Patch attestation RFC + proof of concept

Konstantin Ryabitsev <konstantin@xxxxxxxxxxxxxxxxxxx> · Wed, 26 Feb 2020 12:25:02 -0500

Hi, all:

I've been mulling over the idea of submitting and verifying 
cryptographic patch attestation data in a way that would be both useful 
and unobtrusive -- and I would like to propose a mechanism and a 
proof-of-concept script for your discussion.

# TL;DR

1. git clone https://git.kernel.org/pub/scm/linux/kernel/git/mricon/korg-helpers.git
2. cd korg-helpers
3. ./get-lore-mbox.py 20200225051307.6401-1-keescook@xxxxxxxxxxxx -aT
4. gpg --locate-keys kees@xxxxxxxxxx
5. ./attest-patches.py -c v4_20200224_keescook_chromium_org.mbx -tF

PASS | [PATCH v4 1/6] x86/elf: Add table to document READ_IMPLIES_EXEC
PASS | [PATCH v4 2/6] x86/elf: Split READ_IMPLIES_EXEC from executable GNU_STACK
PASS | [PATCH v4 3/6] x86/elf: Disable automatic READ_IMPLIES_EXEC for 64-bit address spaces
PASS | [PATCH v4 4/6] arm32/64, elf: Add tables to document READ_IMPLIES_EXEC
PASS | [PATCH v4 5/6] arm32/64, elf: Split READ_IMPLIES_EXEC from executable GNU_STACK
PASS | [PATCH v4 6/6] arm64, elf: Disable automatic READ_IMPLIES_EXEC for 64-bit address spaces
---
All patches passed attestation:
  Attestation-by: Kees Cook <kees@xxxxxxxxxx> (pgp:8972F4DFDC6DC026)

# Preamble

PGP is already commonly used by the kernel.org community for signing and 
verifying git tags when working with pull requests.
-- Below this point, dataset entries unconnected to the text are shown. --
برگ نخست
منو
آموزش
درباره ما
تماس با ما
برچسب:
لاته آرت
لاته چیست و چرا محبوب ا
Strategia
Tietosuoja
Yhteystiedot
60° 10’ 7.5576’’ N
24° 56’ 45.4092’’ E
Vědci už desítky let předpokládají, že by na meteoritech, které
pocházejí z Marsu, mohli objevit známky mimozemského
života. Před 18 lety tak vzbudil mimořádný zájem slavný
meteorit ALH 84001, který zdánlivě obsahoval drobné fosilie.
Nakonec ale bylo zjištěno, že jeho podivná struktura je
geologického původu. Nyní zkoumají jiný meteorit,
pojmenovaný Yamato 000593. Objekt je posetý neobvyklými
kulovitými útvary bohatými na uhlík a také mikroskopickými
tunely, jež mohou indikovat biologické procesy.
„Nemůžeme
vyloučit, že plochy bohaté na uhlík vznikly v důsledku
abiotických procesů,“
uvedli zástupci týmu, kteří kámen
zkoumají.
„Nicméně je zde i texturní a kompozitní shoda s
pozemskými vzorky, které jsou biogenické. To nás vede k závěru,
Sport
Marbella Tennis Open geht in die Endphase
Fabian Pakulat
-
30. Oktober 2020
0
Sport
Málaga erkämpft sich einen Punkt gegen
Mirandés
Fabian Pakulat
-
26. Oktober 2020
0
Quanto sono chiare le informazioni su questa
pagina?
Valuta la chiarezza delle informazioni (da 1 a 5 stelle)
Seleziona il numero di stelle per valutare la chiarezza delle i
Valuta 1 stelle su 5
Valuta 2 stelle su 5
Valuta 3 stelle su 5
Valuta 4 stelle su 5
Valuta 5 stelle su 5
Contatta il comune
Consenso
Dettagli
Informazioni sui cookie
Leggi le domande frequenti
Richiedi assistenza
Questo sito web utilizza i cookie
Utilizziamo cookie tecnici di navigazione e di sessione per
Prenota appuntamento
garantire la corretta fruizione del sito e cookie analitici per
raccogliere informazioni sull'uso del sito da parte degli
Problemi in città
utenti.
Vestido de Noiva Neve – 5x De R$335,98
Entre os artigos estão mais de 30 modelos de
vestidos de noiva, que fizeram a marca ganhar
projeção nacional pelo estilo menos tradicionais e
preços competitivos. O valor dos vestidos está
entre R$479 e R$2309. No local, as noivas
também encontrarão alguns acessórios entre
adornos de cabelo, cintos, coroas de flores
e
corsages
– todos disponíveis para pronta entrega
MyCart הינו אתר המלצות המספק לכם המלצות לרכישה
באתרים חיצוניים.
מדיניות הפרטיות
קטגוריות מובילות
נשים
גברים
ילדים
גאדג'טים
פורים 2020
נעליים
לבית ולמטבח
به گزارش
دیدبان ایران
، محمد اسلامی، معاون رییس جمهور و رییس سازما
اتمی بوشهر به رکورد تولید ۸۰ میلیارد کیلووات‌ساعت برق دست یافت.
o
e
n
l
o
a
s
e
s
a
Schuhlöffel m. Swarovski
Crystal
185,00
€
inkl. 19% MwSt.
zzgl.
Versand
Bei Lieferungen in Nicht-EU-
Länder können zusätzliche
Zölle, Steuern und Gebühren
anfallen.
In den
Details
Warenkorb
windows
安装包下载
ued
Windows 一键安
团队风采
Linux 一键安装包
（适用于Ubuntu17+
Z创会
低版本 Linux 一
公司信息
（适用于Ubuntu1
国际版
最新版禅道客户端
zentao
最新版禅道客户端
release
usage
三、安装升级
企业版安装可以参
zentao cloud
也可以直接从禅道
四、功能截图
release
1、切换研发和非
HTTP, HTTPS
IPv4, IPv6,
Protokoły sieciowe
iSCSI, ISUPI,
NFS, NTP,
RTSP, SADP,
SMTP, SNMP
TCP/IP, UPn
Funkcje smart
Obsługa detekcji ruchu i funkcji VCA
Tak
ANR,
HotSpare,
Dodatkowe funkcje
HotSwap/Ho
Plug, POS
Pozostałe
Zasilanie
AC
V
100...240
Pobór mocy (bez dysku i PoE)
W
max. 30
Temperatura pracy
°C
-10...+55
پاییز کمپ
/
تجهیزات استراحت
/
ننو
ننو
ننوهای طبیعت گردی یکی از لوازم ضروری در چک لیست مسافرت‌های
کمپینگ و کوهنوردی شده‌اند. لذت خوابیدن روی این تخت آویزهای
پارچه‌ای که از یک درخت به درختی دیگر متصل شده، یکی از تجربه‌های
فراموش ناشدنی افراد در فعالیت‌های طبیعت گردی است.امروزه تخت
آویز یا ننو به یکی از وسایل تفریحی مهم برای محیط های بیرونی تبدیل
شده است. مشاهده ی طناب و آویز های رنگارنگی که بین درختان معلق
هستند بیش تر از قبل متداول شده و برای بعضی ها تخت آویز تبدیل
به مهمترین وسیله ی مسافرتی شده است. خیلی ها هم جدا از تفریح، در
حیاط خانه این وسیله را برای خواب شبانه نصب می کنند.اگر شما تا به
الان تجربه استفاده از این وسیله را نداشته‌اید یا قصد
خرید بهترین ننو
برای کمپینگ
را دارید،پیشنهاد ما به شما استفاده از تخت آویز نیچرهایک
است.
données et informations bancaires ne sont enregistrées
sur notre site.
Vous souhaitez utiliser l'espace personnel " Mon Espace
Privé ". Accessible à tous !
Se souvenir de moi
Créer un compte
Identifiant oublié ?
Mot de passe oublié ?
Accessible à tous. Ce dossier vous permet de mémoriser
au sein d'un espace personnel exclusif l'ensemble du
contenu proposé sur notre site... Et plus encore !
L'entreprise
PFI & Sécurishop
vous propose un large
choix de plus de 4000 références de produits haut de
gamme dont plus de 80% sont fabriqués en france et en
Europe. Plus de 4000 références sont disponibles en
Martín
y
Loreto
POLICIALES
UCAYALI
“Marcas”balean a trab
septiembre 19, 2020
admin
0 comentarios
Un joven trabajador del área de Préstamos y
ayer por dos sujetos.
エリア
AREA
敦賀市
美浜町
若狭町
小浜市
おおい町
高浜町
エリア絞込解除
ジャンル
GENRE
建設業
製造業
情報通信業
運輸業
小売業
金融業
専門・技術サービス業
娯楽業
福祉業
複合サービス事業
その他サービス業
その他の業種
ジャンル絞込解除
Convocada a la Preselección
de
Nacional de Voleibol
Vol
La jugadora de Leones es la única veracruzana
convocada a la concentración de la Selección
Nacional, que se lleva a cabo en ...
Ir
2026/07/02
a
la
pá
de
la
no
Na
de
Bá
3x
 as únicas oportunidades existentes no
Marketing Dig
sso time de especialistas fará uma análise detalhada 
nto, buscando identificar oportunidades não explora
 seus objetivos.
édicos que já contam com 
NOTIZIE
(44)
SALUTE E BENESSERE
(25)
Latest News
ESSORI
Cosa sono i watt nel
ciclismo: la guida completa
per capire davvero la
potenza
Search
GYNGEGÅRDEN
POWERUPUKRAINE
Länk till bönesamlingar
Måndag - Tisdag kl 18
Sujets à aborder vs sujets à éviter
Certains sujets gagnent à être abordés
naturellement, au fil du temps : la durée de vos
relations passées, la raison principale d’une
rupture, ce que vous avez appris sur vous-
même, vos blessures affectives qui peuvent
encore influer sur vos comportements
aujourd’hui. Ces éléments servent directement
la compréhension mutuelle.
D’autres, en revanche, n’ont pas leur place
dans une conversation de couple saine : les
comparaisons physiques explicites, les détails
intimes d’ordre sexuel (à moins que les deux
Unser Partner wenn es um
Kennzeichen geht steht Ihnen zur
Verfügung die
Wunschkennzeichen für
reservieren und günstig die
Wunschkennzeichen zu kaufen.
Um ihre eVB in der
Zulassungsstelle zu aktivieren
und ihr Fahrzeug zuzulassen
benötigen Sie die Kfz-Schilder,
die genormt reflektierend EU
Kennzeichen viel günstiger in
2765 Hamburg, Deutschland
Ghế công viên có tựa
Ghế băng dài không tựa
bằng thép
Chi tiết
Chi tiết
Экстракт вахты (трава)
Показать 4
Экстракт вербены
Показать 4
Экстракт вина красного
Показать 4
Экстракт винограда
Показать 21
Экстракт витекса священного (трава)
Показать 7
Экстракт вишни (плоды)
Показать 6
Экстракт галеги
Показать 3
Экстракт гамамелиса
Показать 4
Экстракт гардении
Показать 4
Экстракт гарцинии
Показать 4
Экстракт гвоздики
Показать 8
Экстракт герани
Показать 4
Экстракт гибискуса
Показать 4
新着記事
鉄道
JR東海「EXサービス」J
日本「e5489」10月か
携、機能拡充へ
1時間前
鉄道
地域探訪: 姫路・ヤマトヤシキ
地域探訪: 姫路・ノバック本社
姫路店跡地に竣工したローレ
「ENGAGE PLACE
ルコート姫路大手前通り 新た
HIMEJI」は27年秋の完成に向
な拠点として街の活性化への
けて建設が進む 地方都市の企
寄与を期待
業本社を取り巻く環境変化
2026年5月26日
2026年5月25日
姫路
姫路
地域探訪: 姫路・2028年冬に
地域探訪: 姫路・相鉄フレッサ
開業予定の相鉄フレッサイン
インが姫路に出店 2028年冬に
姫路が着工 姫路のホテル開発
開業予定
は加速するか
However, even though 
PGP was developed with email in mind, it is rarely used for attesting 
patches submitted via email, for a number of good reasons:

- PGP support in email clients remains poor
- inline PGP is generally disliked because it interferes with the code 
  review process (and can mess up patches due to needing to escape 
  single dashes)
- MIME-wrapped PGP frequently doesn't survive the trip due to being 
  mangled by MTAs, mailing list software, etc, and may also interfere with
  the code review process due to mime-wrapping actual patches
- delegated trust is a hard problem to solve and doesn't easily scale up 
  to the level of thousands of contributors

For this reason, PGP-based attestation of emailed patches has never 
really taken off in the kernel community (or, in fact, in most other 
communities using email-based workflows).

# Proposal

I would like to propose integrating PGP-based patch attestation into the 
tooling we are building to automate a lot of tasks performed by the 
kernel.org maintainer community. As some of you know, I've put together 
get-lore-mbox, which is a client-side tool written with the goal to make 
it easier to retrieve patches from the lore.kernel.org archival system.  
While get-lore-mbox remains a work in progress, it has been generally 
well received by the kernel development community, and its usefulness 
should only grow as it is honed to handle various corner-cases around 
this patch workflow.

I suggest that we start using lore.kernel.org as a mechanism to record 
and retrieve patch attestation data, using a special pseudo-list I set 
up for this purpose: https://lore.kernel.org/signatures/.

## Main concepts

In each patch submission there are three distinct parts of interest:

- basic patch metadata (author, title, date)
- patch description, which becomes the git commit message
- the patch itself

There is frequently other information included with the patch that is 
largely superfluous (diffstat, series versioning info, etc). It is of no 
particular interest to us because it does not become part of the git 
commit and therefore is not useful for attestation purposes.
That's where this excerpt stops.